The class has assignments that set you on a pace too slow to actually finish the class on time. Lectures and assignments are often more distracting than useful despite the TA's best efforts. The lectures are not directly helpful to the project, but the exam and especially the oral exam are just a memorization test of the lectures.

Stepping back from the problem, the project also just is a lot of work. Without getting into the low-level design that would be academic dishonesty, there are a few things I can show.

The 8 handwritten parameterized user libraries

One thing is the structural Verilog libraries we had. You will always need to write a fair amount of handwritten code to at least glue blocks together. Here are 8 libraries that we made. Why? There were the normal adders, and optimized implementations of large gates (4+ input xor/xnor/etc). It was also common that we needed arbitrary size muxes/tristates/magnitude&equality comparators/registers/etc. For functional reasons, it also was clear we needed clock relative strobe/pulse/delay generators of arbitrary timing. Creating these abstractions saved a lot of time, and helped us meet timing. Otherwise, we would have to make this simple bespoke blocks. For this to have been worth it implies that there was a lot of verilog written.

The 10 tools written to enable auto-generation of structural verilog

Our team also had to create a lot of generators to make errors easier to fix (Same block in two places vs two instances of the same bug), make interfaces more regular, and reduce the need to write code by hand. The only tool you are given is Espresso, a logic minimization tool. Espresso, critically, is the only tested tool you get to use; everything else you build.

The call relationship is shown above. We spent a lot of time on tooling so that our design would be as flexible as possible. All of these tools had bugs that needed to be fixed. My group mate Wenyu said the worst part of debugging was finding out you wasted 5 hours for it to just be the tools fault. He had just found an edge-case in the FSMGEN state priority logic. We tried our best to write test benches for the tools, but the tests were mainly regression tests rather than future looking tests.

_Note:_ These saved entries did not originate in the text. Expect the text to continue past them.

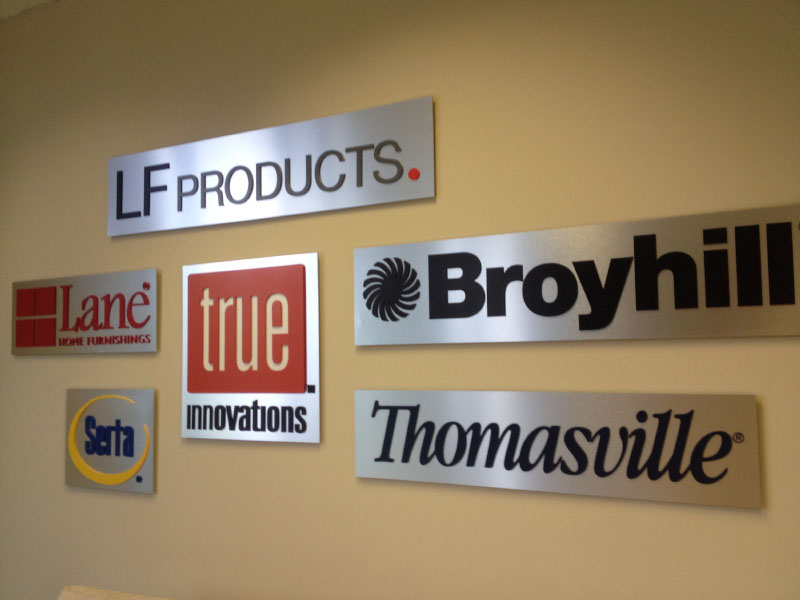 This screenshot has width=800, height=600. I want to click on wall, so click(318, 523). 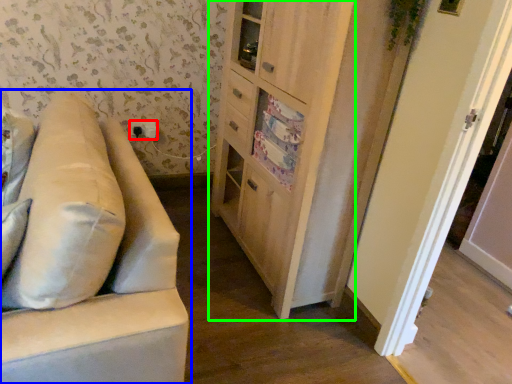 Question: Which is nearer to the electric outlet (highlighted by a red box)? studio couch (highlighted by a blue box) or cabinetry (highlighted by a green box).

Choices:
 (A) studio couch
 (B) cabinetry

Answer: (B) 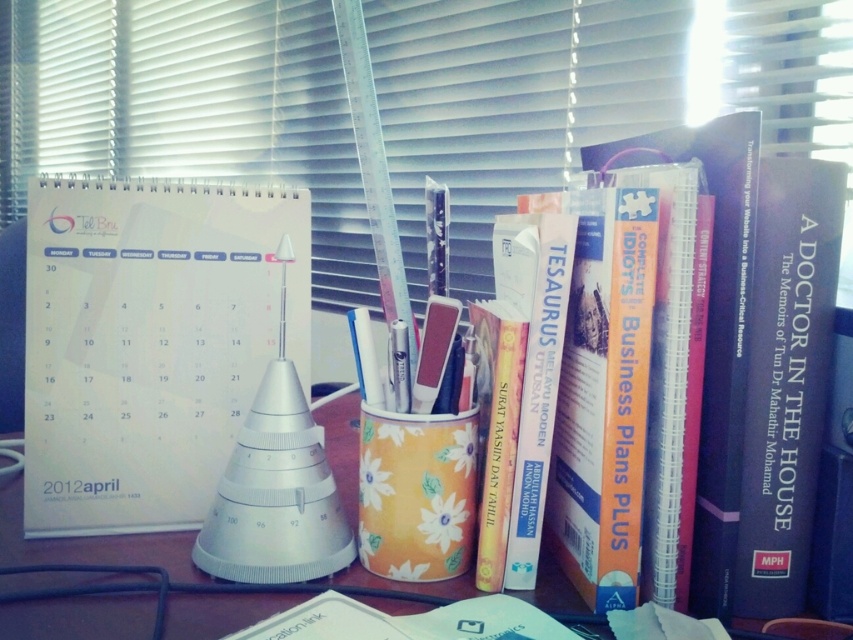 Does blue hardcover book at right appear over brown wooden table at center?

Yes, blue hardcover book at right is above brown wooden table at center.

Consider the image. Between blue hardcover book at right and brown wooden table at center, which one is positioned lower?

Positioned lower is brown wooden table at center.

You are a GUI agent. You are given a task and a screenshot of the screen. Output one action in this format:
    pyautogui.click(x=<x>, y=<y>)
    Task: Click on the blue hardcover book at right
    This screenshot has width=853, height=640.
    Given the screenshot: What is the action you would take?
    pyautogui.click(x=786, y=380)

Which is more to the right, hardcover book at center or brown wooden table at center?

From the viewer's perspective, hardcover book at center appears more on the right side.

Does point (764, 323) lie behind point (33, 636)?

Yes, it is behind point (33, 636).

Find the location of a particular element. This screenshot has height=640, width=853. hardcover book at center is located at coordinates (753, 353).

The width and height of the screenshot is (853, 640). Identify the location of hardcover book at center. (753, 353).

Between white plastic ruler at upper center and yellow floral-patterned cup at center, which one is positioned higher?

white plastic ruler at upper center is higher up.

Is point (503, 6) positioned behind point (392, 486)?

Yes.

Which is behind, point (332, 42) or point (364, 500)?

Point (332, 42)

Where is `white plastic ruler at upper center`? This screenshot has width=853, height=640. white plastic ruler at upper center is located at coordinates (199, 109). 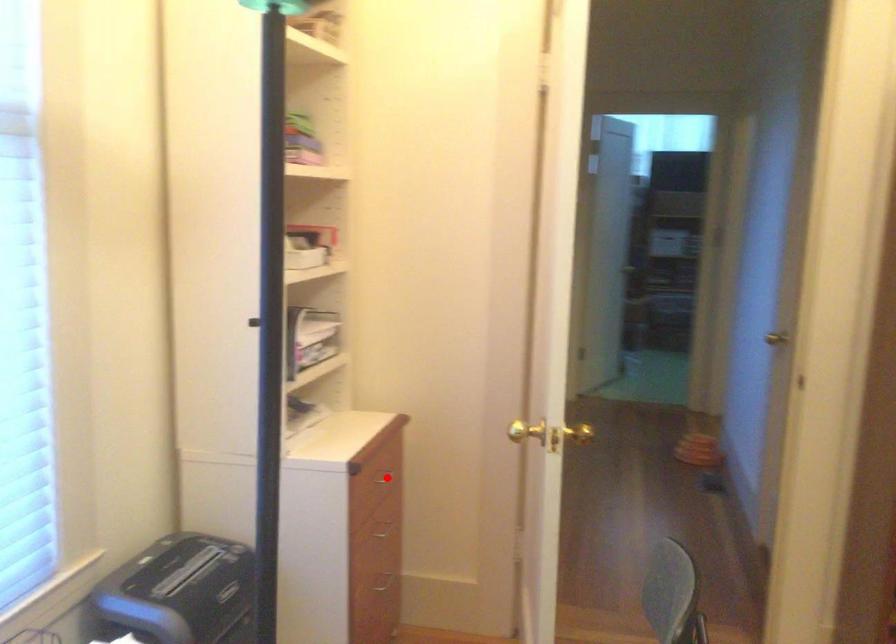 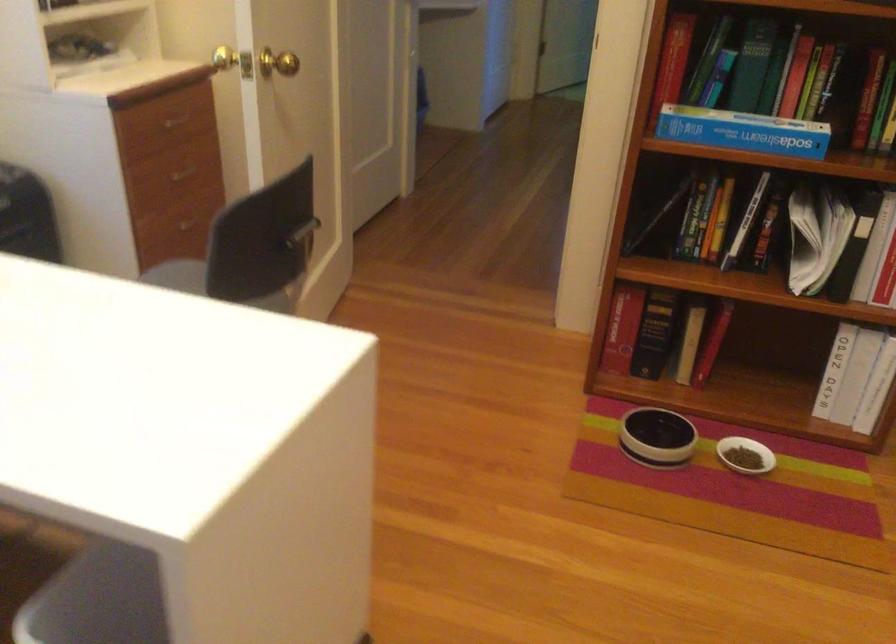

The size of our design meant these tools had to be optimized to be fast. Our decoder generator took over 8 hours to synthesize the decoder block on the first run of about 6% of the ISA, in the end it took less than 15 minutes to synthesize the full ISA. Our final AIG based CLGEN beat our initial version by 3X in terms of latency, when the AIG versions already was strictly better than the pure espresso version. The AIG version finds common nodes between outputs and also maps pre-computed 'super gates' onto the function instead of just minimizing the number of logical miniterms.

PLAGEN allowed Verilog style bus expressions to be synthesized. BLKGEN created optimal basic structures for the design. RAMGEN and LSTGEN worked together to create the DRAM and load the program into it. ROMGEN allowed for certain functions to have even lower delay than what CLGEN could create alone.

First 48 lines of the 382 line build script

These tools were used to create over 100 unique verilog blocks for the design (Not including the handwritten parameterized library blocks). Often when a tool had a bug fix, we wanted to regenerate everything that the tool had generated including cached files. We also ended up needed scripts to make sure that the environment had all of our tooling setup properly and a functional simulator for automated testing as we were using both our laptops and LRC machines which had VCS licenses, on laptops the tool chain automatically switched from VCS to Icarus. Icarus (And Vivado surprisingly) had a trade-off of not implementing all required timing primitives directly causing false successes, but the Icarus simulator didn't require a license server to run.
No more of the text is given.